Les Études-Tableaux op.33, de 1911, sont bien différentes. Le romantisme s'éloigne à la faveur d'un langage harmonique plus audacieux et d'un renforcement de la composante rythmique avec des ruptures inattendues qui rapprochent Rachmaninov de Prokofiev et de Stravinsky. On a disserté sur l’appellation d'« Étude -Tableaux », pour dire de manière un peu courte qu'il s'agissait d'études de tableaux. Mais ce qui vaudra pour le second recueil de l'op.39 l'est peu s'agissant de l'op.33 dont les pièces sont proches de préludes. Alexander Paley joue les six pièces (sur huit) que l'auteur a souhaité publier, les Nos3 & 4 ayant été retirées. La première hésite entre martial et grotesque. La 2ème est lyrique de son ondoiement mélodique à la main droite. La 5ème, ''Non allegro – Presto'' déploie une course vertigineuse de la main droite et des sauts d'octaves audacieux. Allegro con fuoco, la N°6 évoque quelque fête avec fanfares par une écriture chargée et en déhanchement qui peut faire penser à Petrouchka. Toute en contraste, la 7ème se distingue par son économie de moyens. Le chant y est partagé entre les deux mains et comporte une sorte de cadence au médian. La 8ème ''Grave'' reste la plus dramatique de la série, offrant rythme pointé déclamatoire, effets carillonnants très percussifs, volées d'arpèges de la main gauche.

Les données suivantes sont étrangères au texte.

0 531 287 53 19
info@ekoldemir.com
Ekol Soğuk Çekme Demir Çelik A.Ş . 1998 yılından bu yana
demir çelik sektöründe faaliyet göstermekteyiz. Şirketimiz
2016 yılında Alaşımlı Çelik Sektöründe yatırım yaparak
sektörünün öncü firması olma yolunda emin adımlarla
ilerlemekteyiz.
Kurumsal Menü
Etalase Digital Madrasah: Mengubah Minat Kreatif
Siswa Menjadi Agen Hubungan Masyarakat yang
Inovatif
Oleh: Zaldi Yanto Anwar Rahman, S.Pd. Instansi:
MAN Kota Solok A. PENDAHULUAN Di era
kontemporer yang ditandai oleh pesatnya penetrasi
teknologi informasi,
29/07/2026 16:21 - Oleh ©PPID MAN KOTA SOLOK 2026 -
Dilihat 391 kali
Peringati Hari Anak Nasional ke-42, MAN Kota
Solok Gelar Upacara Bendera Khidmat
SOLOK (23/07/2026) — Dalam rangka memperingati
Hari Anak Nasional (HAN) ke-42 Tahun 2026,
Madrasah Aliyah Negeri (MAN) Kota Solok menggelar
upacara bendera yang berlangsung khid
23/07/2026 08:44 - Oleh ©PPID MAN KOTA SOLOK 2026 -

La formidable maîtrise digitale d'Alexander Paley, nantie d'un usage efficace de la pédale, autorise un large nuancier dynamique, qui évite cependant toute dureté. Ce que la prise de son, à l’Église Protestante luthérienne de Bon-Secours à Paris, magnifie par une ambiance généreusement résonnante. Et la palette de couleurs rend à Rachmaninov toutes ses vertus de mélodiste.